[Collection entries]

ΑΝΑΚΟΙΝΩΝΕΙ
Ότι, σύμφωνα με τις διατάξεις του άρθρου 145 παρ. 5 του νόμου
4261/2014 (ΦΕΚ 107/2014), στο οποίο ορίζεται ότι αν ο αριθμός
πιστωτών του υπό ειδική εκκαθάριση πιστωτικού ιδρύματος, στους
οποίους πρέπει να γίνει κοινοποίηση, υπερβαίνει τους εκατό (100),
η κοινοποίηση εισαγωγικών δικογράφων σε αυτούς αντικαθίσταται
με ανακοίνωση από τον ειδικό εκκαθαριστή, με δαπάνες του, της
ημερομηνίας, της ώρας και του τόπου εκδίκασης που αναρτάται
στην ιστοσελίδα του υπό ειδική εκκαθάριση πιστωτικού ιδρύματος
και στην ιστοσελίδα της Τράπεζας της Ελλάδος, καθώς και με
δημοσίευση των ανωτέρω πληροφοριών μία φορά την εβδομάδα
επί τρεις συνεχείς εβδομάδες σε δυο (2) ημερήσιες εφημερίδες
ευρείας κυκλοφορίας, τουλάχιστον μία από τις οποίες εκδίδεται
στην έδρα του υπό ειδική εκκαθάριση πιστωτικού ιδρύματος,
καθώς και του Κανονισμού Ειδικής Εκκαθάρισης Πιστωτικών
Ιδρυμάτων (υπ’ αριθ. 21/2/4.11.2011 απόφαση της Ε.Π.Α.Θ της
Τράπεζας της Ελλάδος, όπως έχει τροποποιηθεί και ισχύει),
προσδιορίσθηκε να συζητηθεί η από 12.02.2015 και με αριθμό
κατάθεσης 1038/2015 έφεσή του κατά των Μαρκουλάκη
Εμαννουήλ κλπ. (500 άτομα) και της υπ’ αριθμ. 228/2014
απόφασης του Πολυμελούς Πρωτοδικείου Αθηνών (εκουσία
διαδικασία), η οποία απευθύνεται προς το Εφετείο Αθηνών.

- **Task prompt**
Transcribe each line above exactly; skip none.

- **Answer below**
ΑΝΑΚΟΙΝΩΝΕΙ
Ότι, σύμφωνα με τις διατάξεις του άρθρου 145 παρ. 5 του νόμου
4261/2014 (ΦΕΚ 107/2014), στο οποίο ορίζεται ότι αν ο αριθμός
πιστωτών του υπό ειδική εκκαθάριση πιστωτικού ιδρύματος, στους
οποίους πρέπει να γίνει κοινοποίηση, υπερβαίνει τους εκατό (100),
η κοινοποίηση εισαγωγικών δικογράφων σε αυτούς αντικαθίσταται
με ανακοίνωση από τον ειδικό εκκαθαριστή, με δαπάνες του, της
ημερομηνίας, της ώρας και του τόπου εκδίκασης που αναρτάται
στην ιστοσελίδα του υπό ειδική εκκαθάριση πιστωτικού ιδρύματος
και στην ιστοσελίδα της Τράπεζας της Ελλάδος, καθώς και με
δημοσίευση των ανωτέρω πληροφοριών μία φορά την εβδομάδα
επί τρεις συνεχείς εβδομάδες σε δυο (2) ημερήσιες εφημερίδες
ευρείας κυκλοφορίας, τουλάχιστον μία από τις οποίες εκδίδεται
στην έδρα του υπό ειδική εκκαθάριση πιστωτικού ιδρύματος,
καθώς και του Κανονισμού Ειδικής Εκκαθάρισης Πιστωτικών
Ιδρυμάτων (υπ’ αριθ. 21/2/4.11.2011 απόφαση της Ε.Π.Α.Θ της
Τράπεζας της Ελλάδος, όπως έχει τροποποιηθεί και ισχύει),
προσδιορίσθηκε να συζητηθεί η από 12.02.2015 και με αριθμό
κατάθεσης 1038/2015 έφεσή του κατά των Μαρκουλάκη
Εμαννουήλ κλπ. (500 άτομα) και της υπ’ αριθμ. 228/2014
απόφασης του Πολυμελούς Πρωτοδικείου Αθηνών (εκουσία
διαδικασία), η οποία απευθύνεται προς το Εφετείο Αθηνών.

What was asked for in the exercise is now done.